Extracted data entries
BEGIN

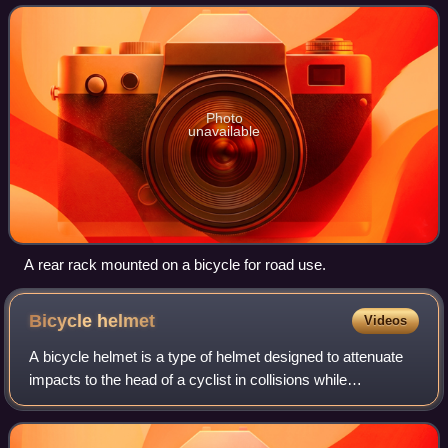
bicycles.
Photo
unavailable
A rear rack mounted on a bicycle for road use.
Bicycle
helmet
Videos
A bicycle helmet is a type of helmet designed to attenuate
impacts to the head of a cyclist in collisions while
minimizing side effects such as interference with peripheral
vision.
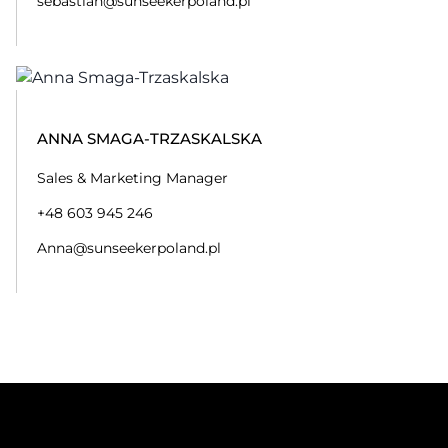
sebastian@sunseekerpoland.pl
ANNA SMAGA-TRZASKALSKA
Sales & Marketing Manager
+48 603 945 246
Anna@sunseekerpoland.pl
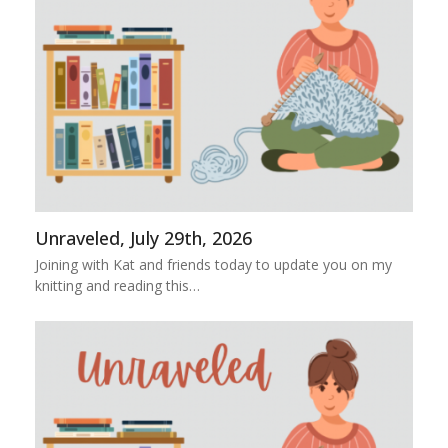
Unraveled, July 29th, 2026
Joining with Kat and friends today to update you on my
knitting and reading this…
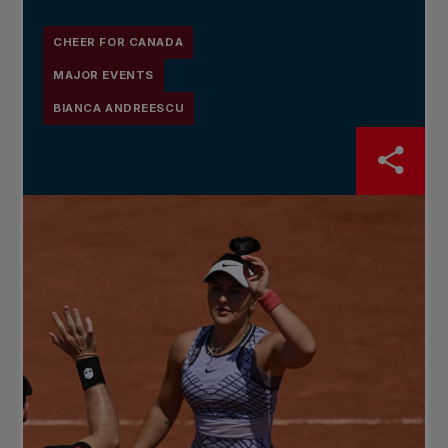
CHEER FOR CANADA
MAJOR EVENTS
BIANCA ANDREESCU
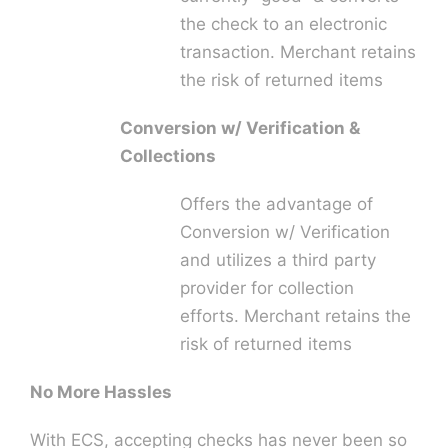
the check to an electronic
transaction. Merchant retains
the risk of returned items
Conversion w/ Verification &
Collections
Offers the advantage of
Conversion w/ Verification
and utilizes a third party
provider for collection
efforts. Merchant retains the
risk of returned items
No More Hassles
With ECS, accepting checks has never been so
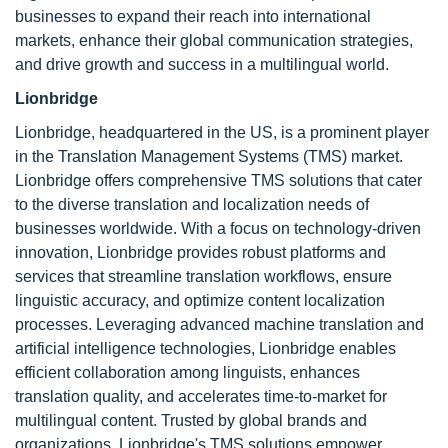
businesses to expand their reach into international
markets, enhance their global communication strategies,
and drive growth and success in a multilingual world.
Lionbridge
Lionbridge, headquartered in the US, is a prominent player
in the Translation Management Systems (TMS) market.
Lionbridge offers comprehensive TMS solutions that cater
to the diverse translation and localization needs of
businesses worldwide. With a focus on technology-driven
innovation, Lionbridge provides robust platforms and
services that streamline translation workflows, ensure
linguistic accuracy, and optimize content localization
processes. Leveraging advanced machine translation and
artificial intelligence technologies, Lionbridge enables
efficient collaboration among linguists, enhances
translation quality, and accelerates time-to-market for
multilingual content. Trusted by global brands and
organizations, Lionbridge's TMS solutions empower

END

Problem to solve:
Your answer must be an exact copy of the lines above, from the line that contains "efforts. Merchant retains the" through the final line, with no pictures in it.

Solution to this exercise:
efforts. Merchant retains the
risk of returned items
No More Hassles
With ECS, accepting checks has never been so
businesses to expand their reach into international
markets, enhance their global communication strategies,
and drive growth and success in a multilingual world.
Lionbridge
Lionbridge, headquartered in the US, is a prominent player
in the Translation Management Systems (TMS) market.
Lionbridge offers comprehensive TMS solutions that cater
to the diverse translation and localization needs of
businesses worldwide. With a focus on technology-driven
innovation, Lionbridge provides robust platforms and
services that streamline translation workflows, ensure
linguistic accuracy, and optimize content localization
processes. Leveraging advanced machine translation and
artificial intelligence technologies, Lionbridge enables
efficient collaboration among linguists, enhances
translation quality, and accelerates time-to-market for
multilingual content. Trusted by global brands and
organizations, Lionbridge's TMS solutions empower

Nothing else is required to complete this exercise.